**Page images and extracted text**
BEGIN

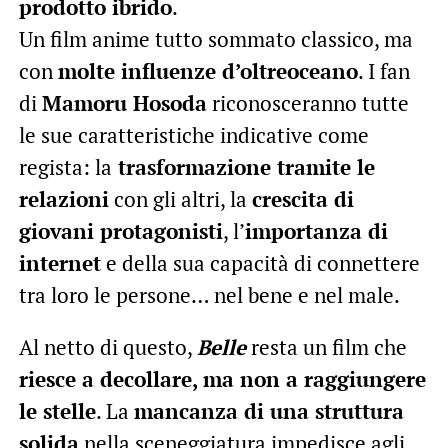
prodotto ibrido
.
Un film anime tutto sommato classico, ma
con
molte influenze d’oltreoceano
. I fan
di
Mamoru Hosoda
riconosceranno tutte
le sue caratteristiche indicative come
regista: la
trasformazione tramite le
relazioni
con gli altri, la
crescita di
giovani protagonisti
, l’
importanza di
internet
e della sua capacità di connettere
tra loro le persone… nel bene e nel male.
Al netto di questo,
Belle
resta un film che
riesce a decollare, ma non a raggiungere
le stelle
. La
mancanza di una struttura
solida
nella sceneggiatura impedisce agli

END

**Exercise details**
Each line above that contains the word "film" should be copied.

**Solution to this problem**
Un film anime tutto sommato classico, ma
resta un film che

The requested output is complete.